There was no indication of foul play until, after two days of wallowing in shame over her run-in with the snow hill, she realized she needed to get groceries. Thinking she would beat any dinner time traffic due to the extreme cold, she started the car and waited inside until it had been sufficiently warmed.
It had since been five or more days since anyone had ridden in her car, and even more time since anyone had been in her back seats. She’d thrown her backpack and bags of Christmas gifts in the back before she left her family’s house, but hadn’t at that time noticed anything of concern.
It wasn’t until she finished her grocery shopping, and began loading the bags into her back seat that she noticed the two bottles of whiskey laying together behind the passengers seat. The bottles were frosty. One plastic flask of Evan Williams, and one 750ml of Crown Royale, still cozied in it’s purple felt sack. She instinctively looked over her shoulder. Where did these come from? She did not drink (because she did not particularly like) Whiskey in any of it’s forms.
The parking lot of the grocery store stood quiet. A few doors slammed on a black Suburban parked in a handicapped spot. Tall street lights glowed overhead. Other than that, no other bodies were in the lot. She lifted the two bottles, wrapped them in a blanket, and placed them in the trunk for the ride home. Someone put these here, she thought, but who?
It became no more clear as she cautiously drove home. Her groceries shifted in the back, and as she made her way through the roundabout, she could feel the bottles of whiskey sliding out of the blanket into the void of her trunk. She had made it a point to lock her doors obsessively after her iPod had been stolen out of the glove compartment of her previous car. While not equipped with a security system, the car was parked in the driveway of her parents house, and the theft happened while she was inside, no more than 40 meters away.
When she arrived home and began to unpack the food, another thought entered her mind. Who would want to give me whiskey? Who would want me to have this? She wondered if it had been abandoned by someone in the heat of the moment. But again, how did they manage to unlock the vehicle?
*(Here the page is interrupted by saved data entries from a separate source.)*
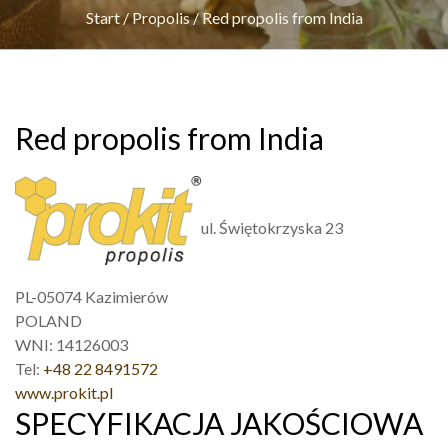
Start
/
Propolis
/
Red propolis from India
Red propolis from India
ul. Świętokrzyska 23
PL-05074 Kazimierów
POLAND
WNI: 14126003
Tel:
+48 22 8491572
www.prokit.pl
SPECYFIKACJA JAKOŚCIOWA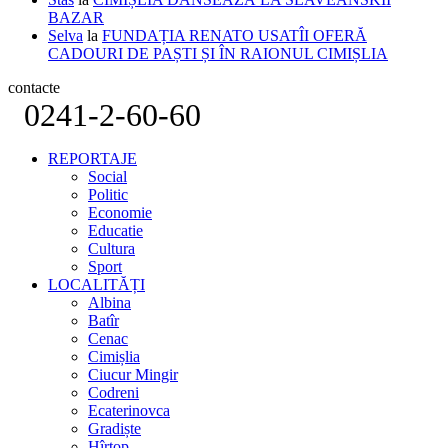
BAZAR
Selva
la
FUNDAȚIA RENATO USATÎI OFERĂ
CADOURI DE PAȘTI ȘI ÎN RAIONUL CIMIȘLIA
contacte
0241-2-60-60
REPORTAJE
Social
Politic
Economie
Educatie
Cultura
Sport
LOCALITĂȚI
Albina
Batîr
Cenac
Cimișlia
Ciucur Mingir
Codreni
Ecaterinovca
Gradiște
Hîrtop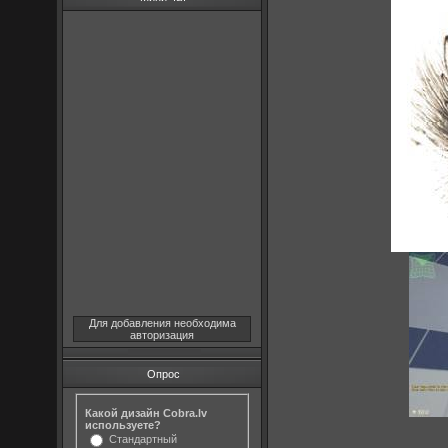
Для добавления необходима
авторизация
Опрос
Какой дизайн Cobra.lv
используете?
Стандартный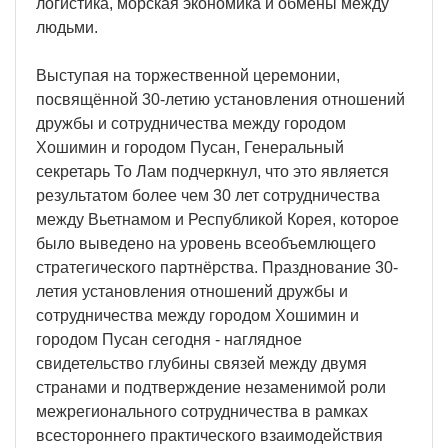
логистика, морская экономика и обмены между
людьми.
Выступая на торжественной церемонии,
посвящённой 30-летию установления отношений
дружбы и сотрудничества между городом
Хошимин и городом Пусан, Генеральный
секретарь То Лам подчеркнул, что это является
результатом более чем 30 лет сотрудничества
между Вьетнамом и Республикой Корея, которое
было выведено на уровень всеобъемлющего
стратегического партнёрства. Празднование 30-
летия установления отношений дружбы и
сотрудничества между городом Хошимин и
городом Пусан сегодня - наглядное
свидетельство глубины связей между двумя
странами и подтверждение незаменимой роли
межрегионального сотрудничества в рамках
всестороннего практического взаимодействия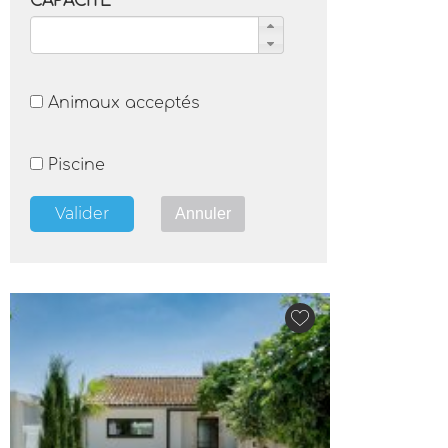
CAPACITÉ
Animaux acceptés
Piscine
Valider
Annuler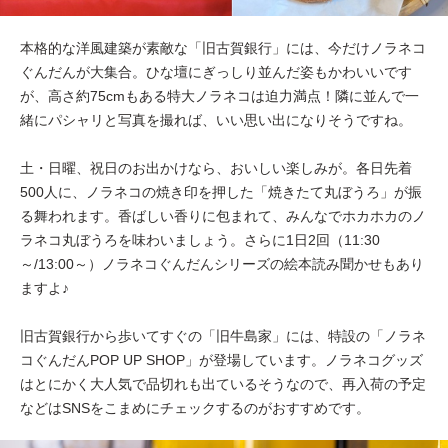
本格的な洋風建築が素敵な「旧古賀銀行」には、今だけノラネコ
ぐんだんが大集合。ひな壇にぎっしり並んだ姿もかわいいです
が、高さ約75cmもある特大ノラネコは迫力満点！隣に並んで一
緒にパシャリと写真を撮れば、いい思い出になりそうですね。
土・日曜、祝日のお出かけなら、おいしい楽しみが。各日先着
500人に、ノラネコの焼き印を押した「焼きたて丸ぼうろ」が振
る舞われます。香ばしい香りに包まれて、みんなでホカホカのノ
ラネコ丸ぼうろを味わいましょう。さらに1日2回（11:30
～/13:00～）ノラネコぐんだんシリーズの絵本読み聞かせもあり
ますよ♪
旧古賀銀行から歩いてすぐの「旧牛島家」には、特設の「ノラネ
コぐんだんPOP UP SHOP」が登場しています。ノラネコグッズ
はとにかく大人気で品切れも出ているそうなので、再入荷の予定
などはSNSをこまめにチェックするのがおすすめです。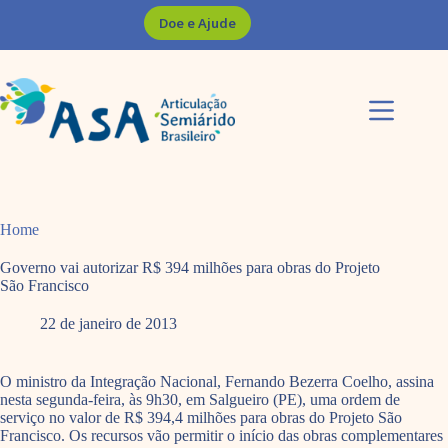
Pular
Doe e Ajude
para
o
conteúdo
Home
Governo vai autorizar R$ 394 milhões para obras do Projeto
São Francisco
22 de janeiro de 2013
O ministro da Integração Nacional, Fernando Bezerra Coelho, assina
nesta segunda-feira, às 9h30, em Salgueiro (PE), uma ordem de
serviço no valor de R$ 394,4 milhões para obras do Projeto São
Francisco. Os recursos vão permitir o início das obras complementares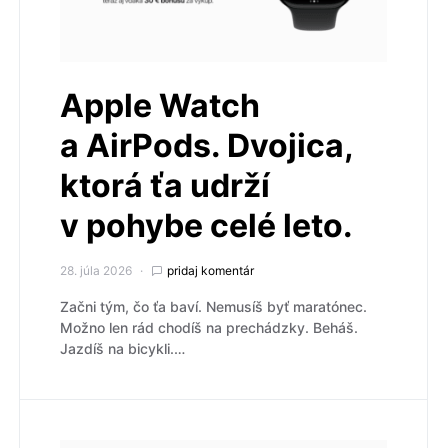
Apple Watch
a AirPods. Dvojica,
ktorá ťa udrží
v pohybe celé leto.
28. júla 2026
pridaj komentár
Začni tým, čo ťa baví. Nemusíš byť maratónec.
Možno len rád chodíš na prechádzky. Beháš.
Jazdíš na bicykli.…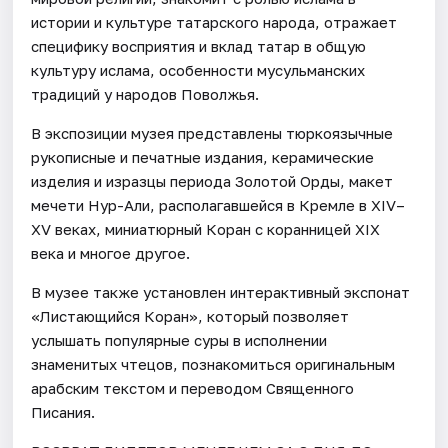
истории и культуре татарского народа, отражает
специфику восприятия и вклад татар в общую
культуру ислама, особенности мусульманских
традиций у народов Поволжья.
В экспозиции музея представлены тюркоязычные
рукописные и печатные издания, керамические
изделия и изразцы периода Золотой Орды, макет
мечети Нур-Али, располагавшейся в Кремле в XIV–
XV веках, миниатюрный Коран с коранницей XIX
века и многое другое.
В музее также установлен интерактивный экспонат
«Листающийся Коран», который позволяет
услышать популярные суры в исполнении
знаменитых чтецов, познакомиться оригинальным
арабским текстом и переводом Священного
Писания.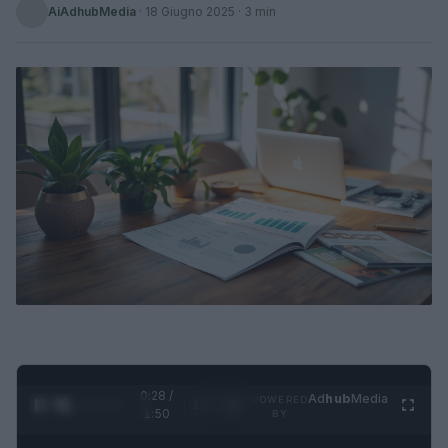
AiAdhubMedia
·
18 Giugno 2025
· 3 min
0:29 /
Ad
hub
Media
POWERED
1
/
4
1:50
BY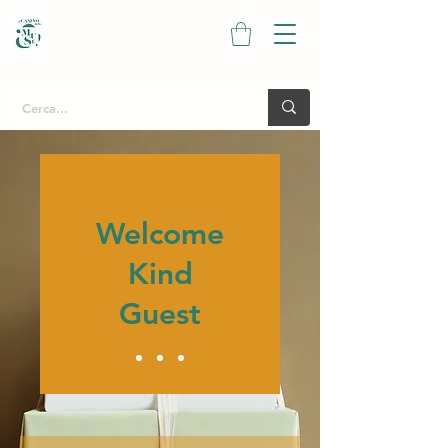
Welcome
Kind
Guest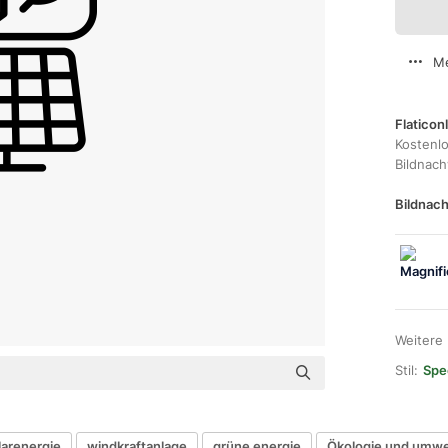
Me
Flaticon
Kostenl
Bildnac
Bildnach
Weitere
Stil:
Spec
larenergie
windkraftanlage
grüne energie
Ökologie und umwe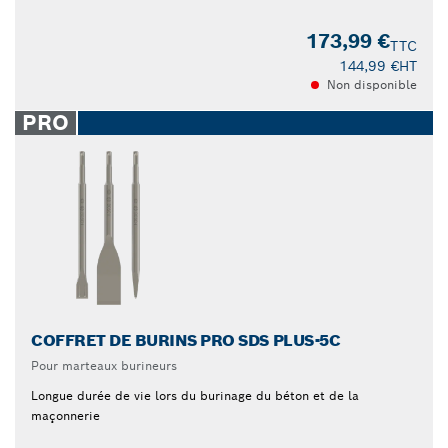
173,99 €
TTC
144,99 €
HT
Non disponible
PRO
COFFRET DE BURINS PRO SDS PLUS-5C
Pour marteaux burineurs
Longue durée de vie lors du burinage du béton et de la
maçonnerie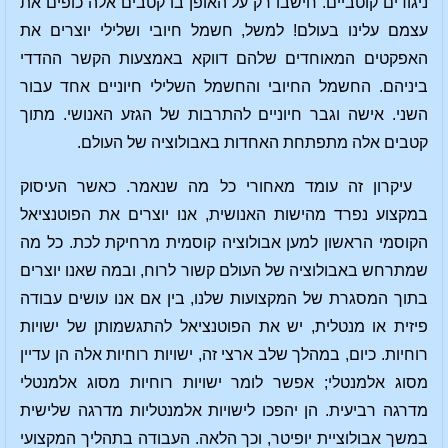
ניגודים קוטביים. חישבו רק על האופן בו קטבים אלה כופים את
עצמם עלינו בעולם! למשל, חשמל חיובי ושלילי יוצרים את
האפקטים המאוחדים שלהם דווקא באמצעות הקשר ההדדי
ביניהם. החשמל החיובי והחשמל השלילי חיוניים אחד עבור
השני. אישה וגבר חיוניים להתרבות של הגזע האנושי. מתוך
קטבים אלה מתפתחת האחדות באבולוציה של העולם.
עיקרון זה עומד מאחורי כל מה שנאמר. כאשר העיסוק
במקצוע נפרד מהישות האנושית, אנו יוצרים את הפוטנציאל
הקוסמי הראשון למען אבולוציה קוסמית מרחיקת לכת. כל מה
שמתרחש באבולוציה של העולם קשור לרוח, ובמה שאנו יוצרים
בתוך המסגרת של המקצועות שלנו, בין אם אנו עושים עבודה
פיזית או מנטלית, יש את הפוטנציאל להתגשמותן של ישויות
רוחיות. כיום, במהלך שלב ארצי זה, ישויות רוחיות אלה הן עדיין
מסוג אלמנטלי; אפשר לומר ישויות רוחיות מסוג אלמנטלי
מדרגה רביעית. הן יהפכו לישויות אלמנטליות מדרגה שלישית
במשך אבולוציית יופיטר, וכך הלאה. העבודה בתהליך המקצועי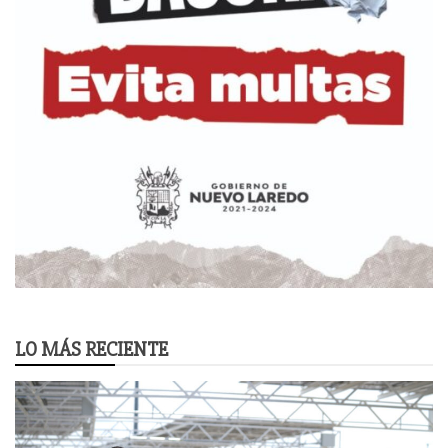
LO MÁS RECIENTE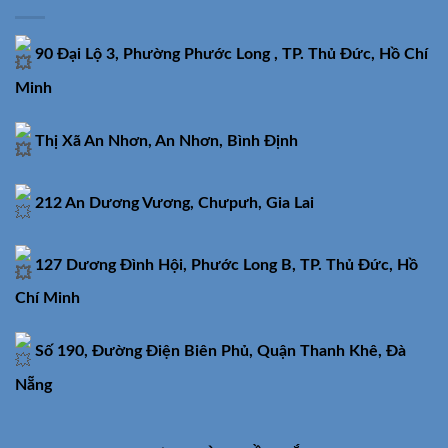
90 Đại Lộ 3, Phường Phước Long , TP. Thủ Đức, Hồ Chí
Minh
Thị Xã An Nhơn, An Nhơn, Bình Định
212 An Dương Vương, Chưpưh, Gia Lai
127 Dương Đình Hội, Phước Long B, TP. Thủ Đức, Hồ
Chí Minh
Số 190, Đường Điện Biên Phủ, Quận Thanh Khê, Đà
Nẵng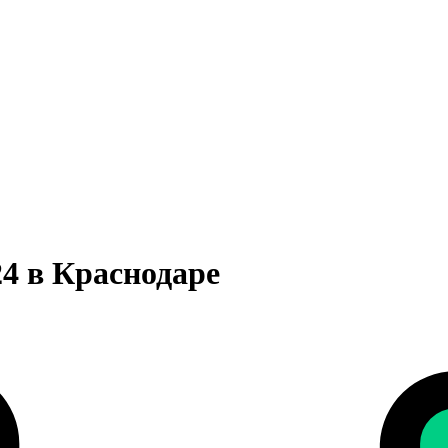
4 в Краснодаре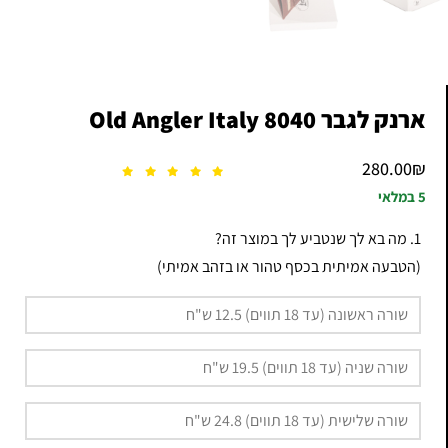
ארנק לגבר 8040 Old Angler Italy
280.00
₪
5 במלאי
1. מה בא לך שנטביע לך במוצר זה?
(הטבעה אמיתית בכסף טהור או בזהב אמיתי)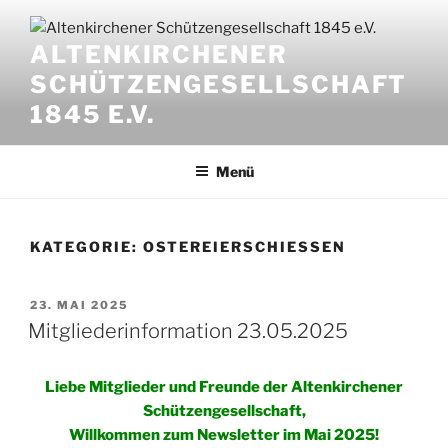
ALTENKIRCHENER
SCHÜTZENGESELLSCHAFT
1845 E.V.
Menü
KATEGORIE:
OSTEREIERSCHIESSEN
23. MAI 2025
Mitgliederinformation 23.05.2025
Liebe Mitglieder und Freunde der Altenkirchener
Schützengesellschaft,
Willkommen zum Newsletter im Mai 2025!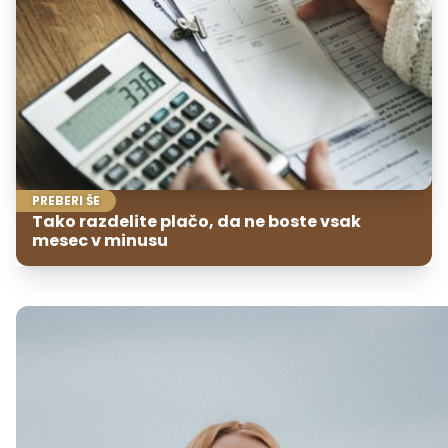
PREBERI ŠE
Tako razdelite plačo, da ne boste vsak
mesec v minusu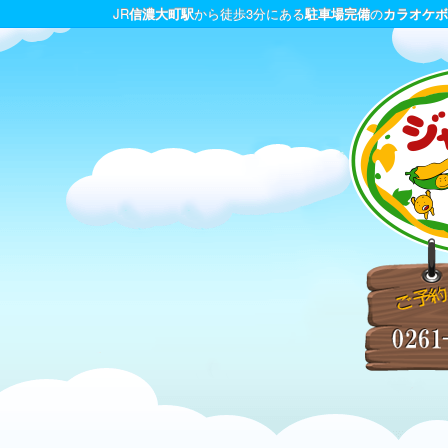
JR
信濃大町駅
から徒歩3分にある
駐車場完備
の
カラオケボ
She pulled a chair from the kitchen table over to the refrigerator, and stepped up on to it. The fridge-top bar, as she called it, had needed cleaning and organizing, anyway. She lowered each bottle of liquor down into the stove top and wiped down the top of the appliance until it was white again. As she lifted each bottle back into place, she stopped wondering about where the whiskey came from, and instead realized she should just be thankful–decidedly thankful.